The microorganism itself must be characterized: genetic stability, expression consistency, host cell behaviour profile, freedom from adventitious agents, etc. Master and Working Cell banks must be established under conditions that will support eventual regulatory filings. This is foundational work, often underestimated until problems emerge later.

The fermentation process must be optimized for the specific molecule, although some generic platform conditions may apply. Temperature, induction strategy, feed profile, oxygenation, each parameter affects product quality. For oncology proteins, where quality attributes drive both efficacy and safety, this optimization cannot be deferred to later stages.

Downstream processing must be developed with the final product profile in view. Purification yields, impurity removal, formulation compatibility, all of these decisions ripple through the project. A purification scheme that works at small scale may fail entirely at clinical scale, and the time to discover this is during product development, not during tech transfer to a commercial manufacturer.

Analytical methods must be developed in parallel. Identity, purity, potency, stability, each requires methods that are appropriate for the molecule and that will support clinical and regulatory submissions. Building these methods early is what allows the project to move forward with confidence.

The cGMP question

For oncology proteins entering clinical development, cGMP compliance is not optional. It is the threshold that separates a research project from a drug candidate. But cGMPs at early stages look different from GMPs at commercial scale. The challenge is to maintain quality standards while preserving the flexibility that early development requires.

Working in a GMP-compliant environment from the outset, even at small scale, allows the project to generate material that can support pre-clinical safety studies and early clinical trials without requiring later re-development. It also allows the project to accumulate documentation, characterization data, and process history that will be needed for regulatory submissions years later.

This is where the manufacturing partner makes a structural difference. A facility designed for early-stage GMP work, with quality systems calibrated for the realities of development rather than commercial production, allows oncology programs to move with both rigor and speed.

LifeLore Pathways, a sister company of Proventus, operates from a GMP-compliant facility in Montreal.

Where LifeLore fits in oncology development

LifeLore Pathways was built to occupy this specific space. Operating from a GMP-compliant facility in Montreal, the organization focuses on early-stage microbial development — the stretch between proof of concept and industrial readiness, where most therapeutic programs either consolidate their value or quietly lose it.
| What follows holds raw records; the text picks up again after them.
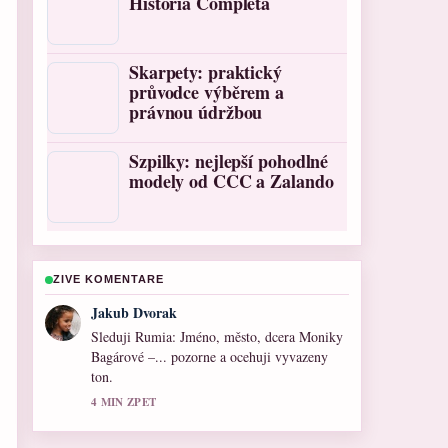
História Completa
Skarpety: praktický
průvodce výběrem a
právnou údržbou
Szpilky: nejlepší pohodlné
modely od CCC a Zalando
ZIVE KOMENTARE
Lucie Cerny
Uzitecny kontext k Kelly Osbourne:
diagnóza, hubnutí a proměna k.... Prosim
pokracujte v prubeznych aktualizacich.
6 MIN ZPET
For oncology proteins, this positioning matters. The work that determines whether a candidate becomes a viable drug involves several steps such as: strain development, process optimization, analytical method establishment, early GMP material production, etc. Often, this will need to happen before the project is large enough to attract commercial manufacturers. LifeLore takes on this stage as a dedicated partner, with the flexibility that early development requires and the rigor that oncology R&D demands.

The continuum with Proventus extends this capability. As programs advance, the same scientific understanding can carry forward into industrial scale-up, fermentation volume production, from laboratory scale to commercial volumes, with the formulation, encapsulation, and finishing capabilities that protein therapeutics ultimately require. Early decisions made at LifeLore are informed by what will eventually be needed at scale, reducing the risk of process disconnects later in development.

The opportunity ahead

The companies developing the next generation of oncology proteins will be those that find the right partners early, while the project can still be shaped, and while the science and the manufacturing strategy can still evolve together. The molecules that arrive at scale already prepared, with their quality attributes characterized, processes validated, analytical methods established, will be the ones that reach patients fastest.